O halde uluslararası sözleşmelere aykırı hüküm içeren yasa düzenlemelerinin değil, gerek Avrupa İnsan Hakları Sözleşmesi’nin, gerekse İLO’ nun 87, 98 ve 151 sayılı  sözleşmelerinin, iç hukukumuzda doğrudan uygulanacağı tartışılmaz açıklıktadır.
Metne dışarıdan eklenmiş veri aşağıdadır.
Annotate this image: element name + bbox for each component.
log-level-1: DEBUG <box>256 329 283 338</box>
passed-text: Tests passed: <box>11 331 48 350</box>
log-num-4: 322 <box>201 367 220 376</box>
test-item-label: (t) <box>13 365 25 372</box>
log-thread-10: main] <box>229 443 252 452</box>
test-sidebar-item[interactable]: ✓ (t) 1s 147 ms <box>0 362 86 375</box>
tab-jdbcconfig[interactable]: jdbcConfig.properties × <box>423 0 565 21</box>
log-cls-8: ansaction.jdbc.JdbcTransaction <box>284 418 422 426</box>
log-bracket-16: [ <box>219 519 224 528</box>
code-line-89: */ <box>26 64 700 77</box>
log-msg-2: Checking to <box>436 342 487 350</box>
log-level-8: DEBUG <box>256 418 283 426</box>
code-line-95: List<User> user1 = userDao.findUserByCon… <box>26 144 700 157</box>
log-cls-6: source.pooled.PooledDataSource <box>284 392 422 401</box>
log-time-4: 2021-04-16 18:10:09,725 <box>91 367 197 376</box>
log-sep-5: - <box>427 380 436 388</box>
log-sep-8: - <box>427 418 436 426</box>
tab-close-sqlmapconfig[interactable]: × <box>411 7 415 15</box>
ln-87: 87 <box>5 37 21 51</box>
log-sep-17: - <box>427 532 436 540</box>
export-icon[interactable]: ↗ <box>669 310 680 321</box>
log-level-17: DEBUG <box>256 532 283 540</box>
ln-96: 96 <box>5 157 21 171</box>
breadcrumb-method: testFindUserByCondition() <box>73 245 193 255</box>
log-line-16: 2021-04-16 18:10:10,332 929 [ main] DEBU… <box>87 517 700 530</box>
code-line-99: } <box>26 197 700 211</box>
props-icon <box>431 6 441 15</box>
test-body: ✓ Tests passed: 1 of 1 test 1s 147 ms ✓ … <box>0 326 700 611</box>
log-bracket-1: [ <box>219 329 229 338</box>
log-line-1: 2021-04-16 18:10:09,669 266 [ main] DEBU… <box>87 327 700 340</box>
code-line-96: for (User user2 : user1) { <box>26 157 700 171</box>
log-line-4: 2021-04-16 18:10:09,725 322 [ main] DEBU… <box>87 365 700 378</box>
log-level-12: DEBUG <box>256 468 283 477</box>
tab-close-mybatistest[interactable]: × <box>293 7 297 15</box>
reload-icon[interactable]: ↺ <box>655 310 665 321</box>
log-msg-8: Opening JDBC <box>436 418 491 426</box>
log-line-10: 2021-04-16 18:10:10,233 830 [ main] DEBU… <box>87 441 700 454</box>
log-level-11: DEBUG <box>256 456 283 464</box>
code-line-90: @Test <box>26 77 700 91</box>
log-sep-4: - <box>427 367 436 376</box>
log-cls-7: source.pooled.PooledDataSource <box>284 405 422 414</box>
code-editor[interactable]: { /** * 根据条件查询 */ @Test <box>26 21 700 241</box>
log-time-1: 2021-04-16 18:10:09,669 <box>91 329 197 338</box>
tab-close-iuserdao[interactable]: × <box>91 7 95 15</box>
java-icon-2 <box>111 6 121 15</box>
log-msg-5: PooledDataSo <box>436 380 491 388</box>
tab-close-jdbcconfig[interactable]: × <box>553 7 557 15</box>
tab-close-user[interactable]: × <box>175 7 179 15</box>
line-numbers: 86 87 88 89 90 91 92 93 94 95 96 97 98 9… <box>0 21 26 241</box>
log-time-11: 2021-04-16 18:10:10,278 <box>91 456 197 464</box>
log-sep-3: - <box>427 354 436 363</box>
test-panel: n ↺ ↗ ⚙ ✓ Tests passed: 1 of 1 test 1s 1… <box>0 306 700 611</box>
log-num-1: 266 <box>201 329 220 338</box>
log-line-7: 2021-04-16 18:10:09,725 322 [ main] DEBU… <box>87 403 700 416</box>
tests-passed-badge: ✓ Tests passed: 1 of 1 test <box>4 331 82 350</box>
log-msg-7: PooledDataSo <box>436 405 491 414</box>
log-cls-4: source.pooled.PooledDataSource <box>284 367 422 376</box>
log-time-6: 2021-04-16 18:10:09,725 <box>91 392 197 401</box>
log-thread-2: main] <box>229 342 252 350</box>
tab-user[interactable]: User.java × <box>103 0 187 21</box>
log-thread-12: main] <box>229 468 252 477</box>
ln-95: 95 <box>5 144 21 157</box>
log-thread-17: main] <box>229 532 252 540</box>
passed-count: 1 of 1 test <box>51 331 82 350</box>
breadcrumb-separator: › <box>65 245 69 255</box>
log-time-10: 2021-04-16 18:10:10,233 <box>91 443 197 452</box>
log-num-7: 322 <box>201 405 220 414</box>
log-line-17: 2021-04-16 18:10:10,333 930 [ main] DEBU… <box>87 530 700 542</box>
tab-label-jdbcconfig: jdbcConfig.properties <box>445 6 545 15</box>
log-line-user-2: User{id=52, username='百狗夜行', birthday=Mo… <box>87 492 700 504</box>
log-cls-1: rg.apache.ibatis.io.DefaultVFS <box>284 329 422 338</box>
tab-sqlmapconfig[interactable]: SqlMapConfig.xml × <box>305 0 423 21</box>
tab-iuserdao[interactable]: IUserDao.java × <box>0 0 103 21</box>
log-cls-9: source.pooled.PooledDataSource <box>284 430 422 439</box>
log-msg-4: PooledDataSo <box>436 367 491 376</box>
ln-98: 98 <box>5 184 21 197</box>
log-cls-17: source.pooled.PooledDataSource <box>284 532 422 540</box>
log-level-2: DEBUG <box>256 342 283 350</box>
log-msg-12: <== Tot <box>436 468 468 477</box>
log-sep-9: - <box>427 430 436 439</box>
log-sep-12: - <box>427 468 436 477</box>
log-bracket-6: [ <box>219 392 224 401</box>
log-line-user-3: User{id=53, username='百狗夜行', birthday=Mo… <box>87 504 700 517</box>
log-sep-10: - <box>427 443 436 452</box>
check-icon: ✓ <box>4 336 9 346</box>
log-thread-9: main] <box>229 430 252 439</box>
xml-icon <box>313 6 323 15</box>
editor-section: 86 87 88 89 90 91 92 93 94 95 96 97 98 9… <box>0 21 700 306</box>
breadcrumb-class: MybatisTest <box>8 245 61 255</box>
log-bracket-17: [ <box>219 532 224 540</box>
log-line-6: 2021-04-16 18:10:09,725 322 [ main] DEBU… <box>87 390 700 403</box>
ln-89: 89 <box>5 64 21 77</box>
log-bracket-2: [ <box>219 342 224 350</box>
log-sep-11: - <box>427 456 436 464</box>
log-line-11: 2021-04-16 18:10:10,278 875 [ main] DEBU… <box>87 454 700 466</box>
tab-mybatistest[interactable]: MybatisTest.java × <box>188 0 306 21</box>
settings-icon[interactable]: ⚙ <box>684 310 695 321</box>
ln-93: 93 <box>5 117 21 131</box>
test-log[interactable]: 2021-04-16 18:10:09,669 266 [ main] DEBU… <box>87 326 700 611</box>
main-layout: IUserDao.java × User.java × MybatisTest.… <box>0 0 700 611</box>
Nitekim Uluslararası Çalışma Örgütü’nün 09.07.1948 tarihli Büyük Genel Konferansında kabul edilen ve 3847 sayılı Uygun Bulma Kanunu ile onaylanarak iç hukukumuzda yerini alan 87 Nolu Sendika Özgürlüğüne ve Örgütlenme Hakkının Korunmasına İlişkin Sözleşme’nin 3.  maddesinin 2. fıkra düzenlemesine göre;

“Kamu makamları bu hakkı sınırlayacak veya bu hakkın yasaya uygun şekilde kullanılmasına engel olacak nitelikte her türlü müdahaleden sakınmalıdır.”

8. maddenin 2. fıkra düzenlemesine göre de
 “Yasalar, bu sözleşme ile öngörülen güvencelere zarar verecek şekilde uygulanamaz”
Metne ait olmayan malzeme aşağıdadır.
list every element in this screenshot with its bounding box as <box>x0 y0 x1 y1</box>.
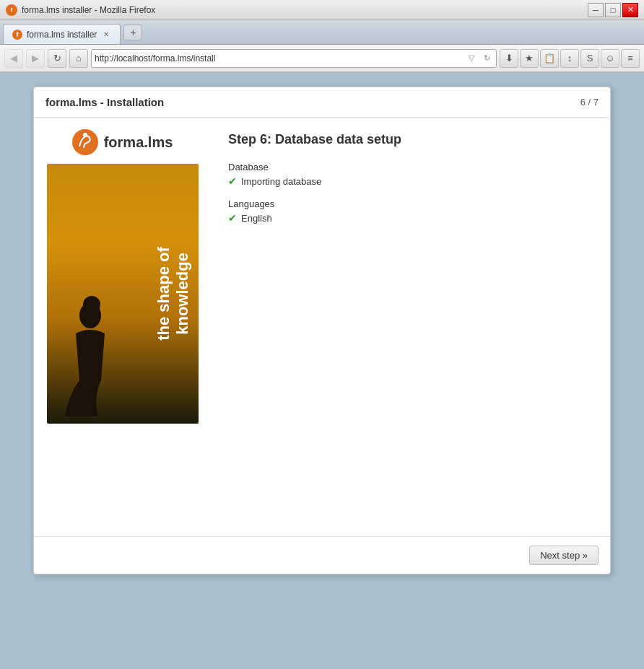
browser-favicon: f <box>6 4 17 16</box>
browser-window: f forma.lms installer - Mozilla Firefox … <box>0 0 644 669</box>
logo-text: forma.lms <box>104 134 173 151</box>
tab-bar: f forma.lms installer ✕ + <box>0 20 644 45</box>
title-bar-controls: ─ □ ✕ <box>588 3 638 17</box>
next-step-button[interactable]: Next step » <box>529 546 599 565</box>
tab-label: forma.lms installer <box>27 30 97 40</box>
nav-right-buttons: ⬇ ★ 📋 ↕ S ☺ ≡ <box>500 49 640 68</box>
promo-text: the shape of knowledge <box>155 247 193 341</box>
new-tab-button[interactable]: + <box>123 25 142 40</box>
active-tab[interactable]: f forma.lms installer ✕ <box>3 24 121 44</box>
importing-database-label: Importing database <box>241 176 321 187</box>
database-section: Database ✔ Importing database <box>228 162 593 187</box>
back-button[interactable]: ◀ <box>4 49 23 68</box>
tab-favicon: f <box>12 30 22 40</box>
silhouette-svg <box>54 294 126 424</box>
close-button[interactable]: ✕ <box>622 3 638 17</box>
browser-title: forma.lms installer - Mozilla Firefox <box>22 5 155 15</box>
title-bar-left: f forma.lms installer - Mozilla Firefox <box>6 4 155 16</box>
home-button[interactable]: ⌂ <box>69 49 88 68</box>
skype-icon[interactable]: S <box>580 49 599 68</box>
history-icon[interactable]: 📋 <box>540 49 559 68</box>
installer-body: forma.lms <box>34 118 610 536</box>
downloads-icon[interactable]: ⬇ <box>500 49 518 68</box>
refresh-button[interactable]: ↻ <box>48 49 66 68</box>
step-heading: Step 6: Database data setup <box>228 132 593 147</box>
maximize-button[interactable]: □ <box>605 3 621 17</box>
logo-area: forma.lms <box>72 129 173 155</box>
importing-database-item: ✔ Importing database <box>228 175 593 187</box>
logo-svg-icon <box>72 129 98 155</box>
reload-icon[interactable]: ↻ <box>480 52 493 65</box>
sidebar-logo: forma.lms <box>34 118 211 536</box>
bookmark-star-icon[interactable]: ▽ <box>465 52 478 65</box>
menu-button[interactable]: ≡ <box>621 49 640 68</box>
address-icons: ▽ ↻ <box>465 52 493 65</box>
languages-section-label: Languages <box>228 198 593 209</box>
promo-image: the shape of knowledge <box>47 164 199 424</box>
english-check-icon: ✔ <box>228 212 237 224</box>
minimize-button[interactable]: ─ <box>588 3 604 17</box>
svg-point-4 <box>83 296 100 313</box>
installer-panel: forma.lms - Installation 6 / 7 forma.lms <box>33 87 611 574</box>
installer-header: forma.lms - Installation 6 / 7 <box>34 87 610 118</box>
installer-title: forma.lms - Installation <box>45 96 164 108</box>
svg-point-1 <box>83 133 87 137</box>
page-area: forma.lms - Installation 6 / 7 forma.lms <box>0 72 644 669</box>
nav-bar: ◀ ▶ ↻ ⌂ ▽ ↻ ⬇ ★ 📋 ↕ S ☺ ≡ <box>0 45 644 72</box>
emoji-icon[interactable]: ☺ <box>601 49 619 68</box>
forward-button[interactable]: ▶ <box>26 49 45 68</box>
check-mark-icon: ✔ <box>228 175 237 187</box>
installer-footer: Next step » <box>34 536 610 574</box>
content-area: Step 6: Database data setup Database ✔ I… <box>211 118 610 536</box>
languages-section: Languages ✔ English <box>228 198 593 224</box>
database-section-label: Database <box>228 162 593 172</box>
bookmarks-icon[interactable]: ★ <box>520 49 539 68</box>
sync-icon[interactable]: ↕ <box>560 49 579 68</box>
tab-close-button[interactable]: ✕ <box>101 30 111 40</box>
address-bar-container: ▽ ↻ <box>91 49 497 68</box>
address-input[interactable] <box>95 53 465 64</box>
title-bar: f forma.lms installer - Mozilla Firefox … <box>0 0 644 20</box>
english-item: ✔ English <box>228 212 593 224</box>
step-counter: 6 / 7 <box>580 97 599 108</box>
english-label: English <box>241 213 272 224</box>
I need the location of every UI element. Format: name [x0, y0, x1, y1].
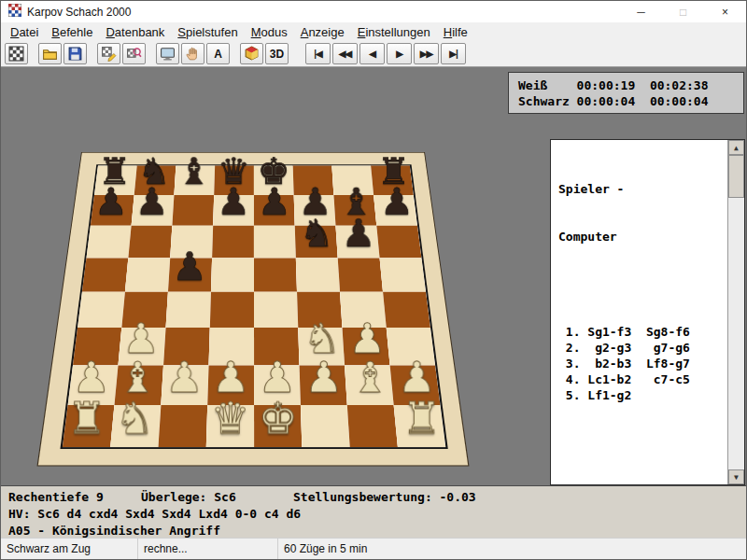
white-pawn[interactable]: ♟	[300, 365, 347, 405]
app-icon	[8, 4, 21, 21]
move-row: 2. g2-g3 g7-g6	[558, 340, 728, 356]
black-pawn[interactable]: ♟	[91, 195, 134, 226]
monitor-icon	[160, 46, 176, 62]
black-bishop[interactable]: ♝	[174, 165, 215, 194]
title-bar: Karpov Schach 2000 ─ □ ×	[1, 1, 746, 22]
square-h6[interactable]	[376, 226, 421, 259]
letter-a-icon: A	[214, 48, 222, 61]
square-e6[interactable]	[254, 226, 296, 259]
open-game-button[interactable]	[38, 43, 62, 64]
white-bishop[interactable]: ♝	[345, 365, 394, 405]
black-knight-icon: ♞	[296, 211, 338, 257]
white-pawn[interactable]: ♟	[161, 365, 208, 405]
square-f5[interactable]	[296, 258, 340, 291]
chess-board[interactable]: ♜♞♝♛♚♜♟♟♟♟♟♝♟♞♟♟♟♞♟♟♝♟♟♟♟♝♟♜♞♛♚♜	[37, 152, 470, 467]
square-b5[interactable]	[125, 258, 170, 291]
status-turn: Schwarz am Zug	[1, 539, 138, 559]
position-setup-button[interactable]	[97, 43, 120, 64]
square-h5[interactable]	[380, 258, 427, 291]
maximize-button[interactable]: □	[662, 1, 704, 22]
square-b6[interactable]	[128, 226, 172, 259]
annotation-button[interactable]: A	[206, 43, 230, 64]
go-first-button[interactable]: |◀	[305, 43, 331, 64]
go-last-button[interactable]: ▶|	[441, 43, 466, 64]
square-g1[interactable]	[347, 405, 398, 447]
black-pawn-icon: ♟	[132, 180, 173, 225]
square-c4[interactable]	[166, 292, 211, 328]
scrollbar-thumb[interactable]	[728, 155, 744, 198]
dice-icon	[244, 46, 260, 62]
square-h4[interactable]	[383, 292, 430, 328]
step-back-button[interactable]: ◀	[359, 43, 385, 64]
menu-befehle[interactable]: Befehle	[45, 23, 99, 41]
menu-einstellungen[interactable]: Einstellungen	[351, 23, 437, 41]
new-game-button[interactable]	[5, 43, 28, 64]
black-pawn[interactable]: ♟	[254, 195, 295, 226]
board-icon	[8, 46, 24, 62]
scroll-down-icon[interactable]: ▼	[728, 469, 744, 484]
fast-back-button[interactable]: ◀◀	[332, 43, 358, 64]
square-c1[interactable]	[159, 405, 208, 447]
black-bishop-icon: ♝	[175, 150, 215, 193]
minimize-button[interactable]: ─	[620, 1, 662, 22]
white-knight[interactable]: ♞	[110, 405, 161, 447]
fast-forward-button[interactable]: ▶▶	[414, 43, 439, 64]
move-now-button[interactable]	[181, 43, 204, 64]
dice-3d-button[interactable]	[240, 43, 263, 64]
close-button[interactable]: ×	[704, 1, 746, 22]
menu-bar: DateiBefehleDatenbankSpielstufenModusAnz…	[1, 22, 746, 41]
black-pawn[interactable]: ♟	[132, 195, 175, 226]
black-pawn-icon: ♟	[254, 180, 295, 225]
move-list-scrollbar[interactable]: ▲ ▼	[727, 140, 744, 484]
menu-hilfe[interactable]: Hilfe	[437, 23, 474, 41]
menu-spielstufen[interactable]: Spielstufen	[171, 23, 244, 41]
black-pawn-icon: ♟	[213, 180, 254, 225]
white-king[interactable]: ♚	[254, 405, 302, 447]
menu-modus[interactable]: Modus	[245, 23, 294, 41]
view-3d-button[interactable]: 3D	[265, 43, 289, 64]
white-queen[interactable]: ♛	[206, 405, 254, 447]
white-bishop-icon: ♝	[347, 353, 394, 403]
save-game-button[interactable]	[63, 43, 87, 64]
engine-evaluation: Stellungsbewertung: -0.03	[293, 489, 476, 506]
status-engine-state: rechne...	[138, 539, 278, 559]
move-list-header: Computer	[558, 229, 728, 245]
white-rook[interactable]: ♜	[394, 405, 446, 447]
client-area: ♜♞♝♛♚♜♟♟♟♟♟♝♟♞♟♟♟♞♟♟♝♟♟♟♟♝♟♜♞♛♚♜ Weiß 00…	[1, 67, 746, 539]
step-forward-button[interactable]: ▶	[387, 43, 412, 64]
square-d4[interactable]	[210, 292, 254, 328]
menu-datenbank[interactable]: Datenbank	[99, 23, 171, 41]
square-a6[interactable]	[86, 226, 131, 259]
square-e4[interactable]	[254, 292, 298, 328]
black-knight[interactable]: ♞	[295, 226, 338, 259]
board-area: ♜♞♝♛♚♜♟♟♟♟♟♝♟♞♟♟♟♞♟♟♝♟♟♟♟♝♟♜♞♛♚♜	[1, 67, 505, 485]
black-pawn[interactable]: ♟	[336, 226, 380, 259]
engine-depth: Rechentiefe 9	[8, 489, 104, 506]
playback-controls: |◀◀◀◀▶▶▶▶|	[305, 43, 466, 64]
black-pawn[interactable]: ♟	[374, 195, 417, 226]
black-pawn[interactable]: ♟	[213, 195, 254, 226]
square-d5[interactable]	[211, 258, 254, 291]
app-window: Karpov Schach 2000 ─ □ × DateiBefehleDat…	[0, 0, 747, 560]
analyze-position-button[interactable]	[122, 43, 146, 64]
scroll-up-icon[interactable]: ▲	[728, 140, 744, 155]
square-c7[interactable]	[172, 195, 214, 226]
square-a5[interactable]	[82, 258, 128, 291]
square-f1[interactable]	[301, 405, 350, 447]
menu-datei[interactable]: Datei	[4, 23, 45, 41]
black-pawn[interactable]: ♟	[168, 258, 212, 291]
white-rook[interactable]: ♜	[63, 405, 115, 447]
clock-row-black: Schwarz 00:00:04 00:00:04	[518, 93, 743, 109]
square-g5[interactable]	[338, 258, 383, 291]
setup-icon	[101, 46, 117, 62]
square-d6[interactable]	[212, 226, 254, 259]
move-list: Spieler - Computer 1. Sg1-f3 Sg8-f6 2. g…	[551, 140, 728, 484]
square-e5[interactable]	[254, 258, 297, 291]
computer-plays-button[interactable]	[156, 43, 179, 64]
move-row: 1. Sg1-f3 Sg8-f6	[558, 324, 728, 340]
hand-icon	[185, 46, 201, 62]
black-pawn-icon: ♟	[376, 180, 417, 225]
menu-anzeige[interactable]: Anzeige	[294, 23, 351, 41]
threed-icon: 3D	[270, 48, 284, 61]
white-king-icon: ♚	[254, 393, 302, 445]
Keza 27.06.1978 tarihinde, Uluslararası Çalışma Örgütü’nün Büyük Genel Konferansında kabul edilen ve 3848 sayılı Uygun Bulma Kanunu ile onaylanarak iç hukukumuzda yerini alan 151 Nolu Kamu Hizmetinde Örgütlenme Hakkının Korunması ve İstihdam Koşullarının Belirlenmesi Yöntemlerine İlişkin Sözleşme’nin, “Örgütlenme Hakkının Korunması” başlıklı 4. madde düzenlemesinin 2. maddesinin b bendine göre de;

“Bir kamu görevlisini, bir kamu görevlileri örgütüne üyeliği veya böyle bir örgütün normal faaliyetlerine katılması nedenleriyle işten çıkarmak veya ona zarar vermek”

sözleşmenin müsaade etmediği haklar kapsamında sayılmıştır.

Görüldüğü üzere bir hekimin İstanbul Tabip Odası tarafından yapılan bir etkinlik nedeniyle ve/veya bu örgütün normal faaliyetine katıldığı için disiplin cezası ile cezalandırılması hukuki dayanaktan yoksundur.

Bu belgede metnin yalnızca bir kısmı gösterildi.